Una città galleggiante che costa milioni

A bordo della USS Abraham Lincoln, la vita quotidiana si misura in numeri impressionanti. Le cucine sfornano quasi 17.000 pasti al giorno, una spesa importante solo per sfamare l’equipaggio. “Non si può sbagliare un pasto: tutto è calcolato con precisione”, racconta un sottufficiale responsabile della cambusa. L’acqua dolce, essenziale per bere, lavarsi e pulire i velivoli, viene prodotta senza sosta dai dissalatori a bordo: parliamo di 1,5 milioni di litri al giorno, secondo i dati della Marina.

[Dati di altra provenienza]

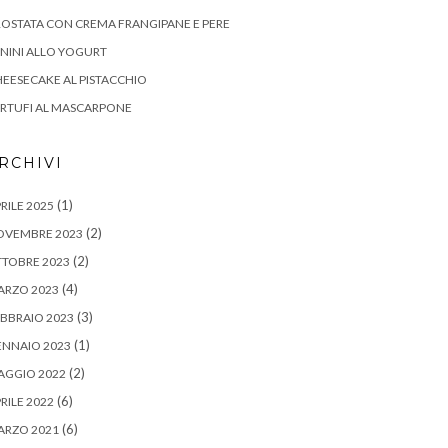
OSTATA CON CREMA FRANGIPANE E PERE
NINI ALLO YOGURT
EESECAKE AL PISTACCHIO
RTUFI AL MASCARPONE
RCHIVI
(1)
RILE 2025
(2)
OVEMBRE 2023
(2)
TOBRE 2023
(4)
ARZO 2023
(3)
BBRAIO 2023
(1)
ENNAIO 2023
(2)
AGGIO 2022
(6)
RILE 2022
(6)
ARZO 2021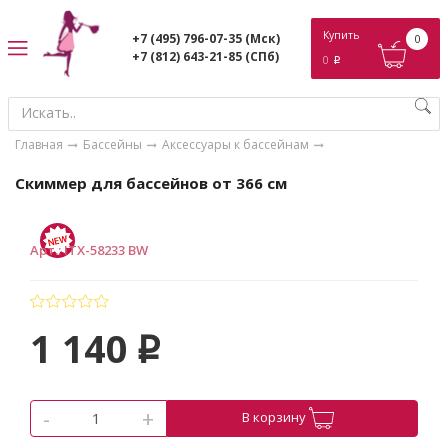
ose
Купить
+7 (495) 796-07-35
(Мск)
0
+7 (812) 643-21-85
(СПб)
0
p
Главная
Бассейны
Аксессуары к бассейнам
Скиммер для бассейнов от 366 см
Арт.
:
ITX-58233 BW
1 140
p
-
+
В корзину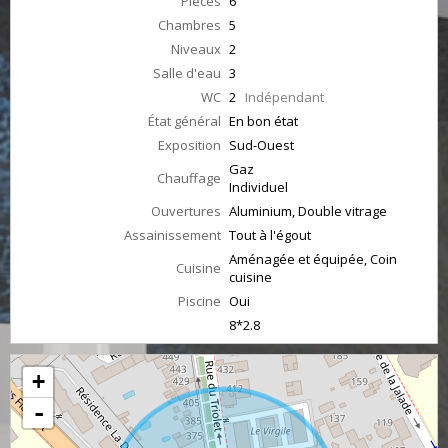
Pièces
6
Chambres
5
Niveaux
2
Salle d'eau
3
WC
2
Indépendant
État général
En bon état
Exposition
Sud-Ouest
Gaz
Chauffage
Individuel
Ouvertures
Aluminium, Double vitrage
Assainissement
Tout à l'égout
Aménagée et équipée, Coin
Cuisine
cuisine
Piscine
Oui
8*2.8
+
-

Tecnologia e manutenzione, un conto salato

Il cuore della portaerei sono i suoi caccia F-35C Lightning II e gli F/A-18 Super Hornet. Tenerli in forma, in mezzo al mare, richiede continui investimenti in pezzi di ricambio e tecnici specializzati. “La manutenzione degli F-35C è una sfida costante, soprattutto con l’aria salata”, ammette un tecnico di volo imbarcato. Anche se la propulsione nucleare permette alla nave di navigare per vent’anni senza fare rifornimento, i jet consumano migliaia di galloni di carburante ogni giorno, una voce che pesa molto sul bilancio giornaliero.

Il mare che corrode, la sicurezza che non si ferma

Il mare del Golfo, con la sua alta salinità, mette a dura prova la struttura in acciaio e l’elettronica della nave. Gran parte delle spese quotidiane serve proprio a combattere la corrosione e a tenere in funzione catapulte ed elevatori. “Ogni giorno si interviene su qualche pezzo a contatto con l’acqua salata”, spiega un ingegnere di bordo. La sicurezza dei due reattori nucleari A4W richiede poi personale altamente qualificato e controlli continui.

Non è mai sola: il gruppo d’attacco e i suoi costi

La USS Abraham Lincoln non naviga mai da sola. Fa parte del Destroyer Squadron 21 ed è scortata da cacciatorpediniere come la USS Frank E. Petersen Jr. Queste unità, spinte da carburanti fossili, portano ulteriori costi per carburante e rifornimenti. Anche se i 2,5 milioni di dollari indicati riguardano solo la portaerei, il costo totale del gruppo d’attacco è molto più alto.

Nel cuore della tensione: strategia e deterrenza

Spostare la portaerei dall’Indo-Pacifico al Medio Oriente, deciso a gennaio 2026 dal comando centrale USA, ha richiesto un lavoro logistico complesso. Rifornimenti, pezzi di ricambio e tecnici specializzati devono arrivare lungo rotte spesso minacciate da droni iraniani o attacchi asimmetrici. “Il prezzo della presenza è alto, ma la deterrenza lo impone”, ha detto un portavoce del Pentagono.

Il prezzo della presenza americana nel Golfo

In definitiva, i 2,5 milioni di dollari al giorno sono il costo per mantenere alta la prontezza e garantire la libertà di navigazione in una delle zone più delicate del mondo. Una spesa che racconta non solo la potenza tecnologica della flotta USA, ma anche le difficoltà quotidiane — logistiche e umane — di chi vive e lavora a bordo della USS Abraham Lincoln.